Anch’io mi stavo faticosamente sgrezzando ma si capiva che bella come la sorella mia non ci sarei diventata mai. A me un po’ dispiaceva ma per mamma era una benedizione, “che già cuscì ne ho abbastanza de pensieri” diceva.

Ci vollero quasi quattro anni per riuscire finalmente a pagare tutti i debiti che c’aveva lasciato il babbo.
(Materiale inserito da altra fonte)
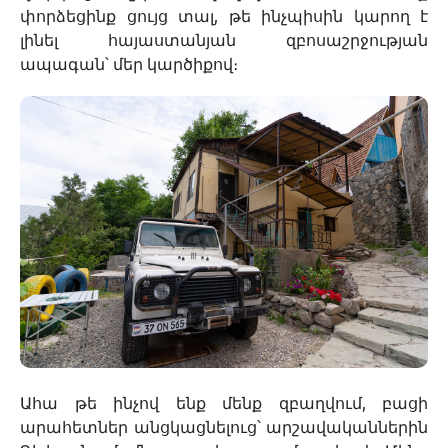
փորձեցինք ցույց տալ, թե ինչպիսին կարող է
լինել հայաստանյան զբոսաշրջության
ապագան՝ մեր կարծիքով։
Ահա թե ինչով ենք մենք զբաղվում, բացի
արահետներ անցկացնելուց՝ արշավականներին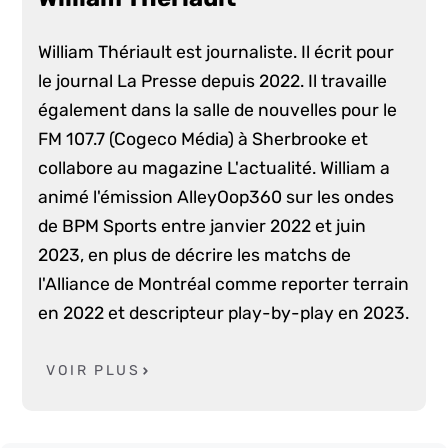
William Thériault est journaliste. Il écrit pour
le journal La Presse depuis 2022. Il travaille
également dans la salle de nouvelles pour le
FM 107.7 (Cogeco Média) à Sherbrooke et
collabore au magazine L'actualité. William a
animé l'émission AlleyOop360 sur les ondes
de BPM Sports entre janvier 2022 et juin
2023, en plus de décrire les matchs de
l'Alliance de Montréal comme reporter terrain
en 2022 et descripteur play-by-play en 2023.
VOIR PLUS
Continuavamo a lavorare come pazze ma riuscivamo a mantenerci con un poco di dignità. Facevamo sempre una gran fatica a portare da mangiare in tavola ma almeno adesso venivamo considerate delle persone per bene, dignitose, serie e senza grilli per la capoccia.
Io credevo che le cose non sarebbero mai cambiate, che saremmo sempre rimaste solo noi tre ed ero contenta. Perché così ci stavo bene, perché ogni tanto riuscivamo pure a farci qualche bella risata e perché anch’io, finalmente, c’avevo una famiglia come si deve.

Ma un giorno tutto cambiò.
Il giorno della proposta di matrimonio di Augusto Parise. Augusto mio.